#### EXERCISE OBJECTIVE:
Select the lines of the records containing the word "víctimas" and list them.

Dataset entries:
╭──

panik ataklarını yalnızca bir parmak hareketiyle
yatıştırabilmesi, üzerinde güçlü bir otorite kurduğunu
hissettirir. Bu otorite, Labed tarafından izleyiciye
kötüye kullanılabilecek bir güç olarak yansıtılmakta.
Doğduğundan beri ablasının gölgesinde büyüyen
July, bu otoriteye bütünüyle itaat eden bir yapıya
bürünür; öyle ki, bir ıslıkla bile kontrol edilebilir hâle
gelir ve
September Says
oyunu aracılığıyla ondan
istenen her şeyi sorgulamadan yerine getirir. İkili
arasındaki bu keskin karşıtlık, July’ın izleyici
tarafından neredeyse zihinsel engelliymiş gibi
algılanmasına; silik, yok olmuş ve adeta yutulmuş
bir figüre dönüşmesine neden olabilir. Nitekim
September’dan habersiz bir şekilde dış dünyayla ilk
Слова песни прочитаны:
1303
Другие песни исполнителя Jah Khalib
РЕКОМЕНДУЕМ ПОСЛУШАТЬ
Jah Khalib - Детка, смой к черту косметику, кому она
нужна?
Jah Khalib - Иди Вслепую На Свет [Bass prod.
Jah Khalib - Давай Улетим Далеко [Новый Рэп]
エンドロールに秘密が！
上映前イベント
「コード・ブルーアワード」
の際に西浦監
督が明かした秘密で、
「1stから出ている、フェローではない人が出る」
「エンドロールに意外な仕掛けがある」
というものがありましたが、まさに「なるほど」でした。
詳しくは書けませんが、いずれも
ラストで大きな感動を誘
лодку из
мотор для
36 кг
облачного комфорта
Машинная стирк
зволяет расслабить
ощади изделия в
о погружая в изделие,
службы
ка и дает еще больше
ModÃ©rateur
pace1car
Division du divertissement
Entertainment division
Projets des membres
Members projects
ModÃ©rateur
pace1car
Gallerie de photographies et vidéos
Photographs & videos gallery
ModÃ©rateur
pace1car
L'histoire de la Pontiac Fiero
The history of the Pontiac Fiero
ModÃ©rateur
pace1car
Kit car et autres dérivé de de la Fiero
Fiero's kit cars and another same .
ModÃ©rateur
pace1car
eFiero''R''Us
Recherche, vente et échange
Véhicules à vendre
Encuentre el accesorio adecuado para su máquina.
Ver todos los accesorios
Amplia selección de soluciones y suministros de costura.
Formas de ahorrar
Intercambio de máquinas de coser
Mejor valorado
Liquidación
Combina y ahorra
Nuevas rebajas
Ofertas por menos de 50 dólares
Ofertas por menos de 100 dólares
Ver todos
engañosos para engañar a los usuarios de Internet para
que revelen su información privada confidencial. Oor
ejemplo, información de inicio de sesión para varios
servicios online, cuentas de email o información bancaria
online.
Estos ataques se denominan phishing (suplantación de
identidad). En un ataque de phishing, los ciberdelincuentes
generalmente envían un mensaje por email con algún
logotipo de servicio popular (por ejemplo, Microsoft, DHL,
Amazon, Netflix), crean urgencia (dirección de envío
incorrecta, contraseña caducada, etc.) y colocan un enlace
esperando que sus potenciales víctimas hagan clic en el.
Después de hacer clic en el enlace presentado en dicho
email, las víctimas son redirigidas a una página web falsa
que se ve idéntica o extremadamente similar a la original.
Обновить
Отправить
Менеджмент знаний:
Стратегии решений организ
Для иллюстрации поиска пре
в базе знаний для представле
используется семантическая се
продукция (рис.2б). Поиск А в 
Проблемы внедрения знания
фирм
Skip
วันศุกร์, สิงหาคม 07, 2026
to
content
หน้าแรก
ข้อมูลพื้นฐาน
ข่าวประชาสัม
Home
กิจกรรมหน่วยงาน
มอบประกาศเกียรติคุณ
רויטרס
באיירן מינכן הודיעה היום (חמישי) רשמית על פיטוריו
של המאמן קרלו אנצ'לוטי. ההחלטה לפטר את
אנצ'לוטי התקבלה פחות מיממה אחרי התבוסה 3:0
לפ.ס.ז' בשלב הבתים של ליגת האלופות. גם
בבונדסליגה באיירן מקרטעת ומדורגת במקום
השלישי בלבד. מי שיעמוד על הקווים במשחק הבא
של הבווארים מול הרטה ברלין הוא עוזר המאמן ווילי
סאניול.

╰──

#### PROBLEM SOLUTION:
esperando que sus potenciales víctimas hagan clic en el.
email, las víctimas son redirigidas a una página web falsa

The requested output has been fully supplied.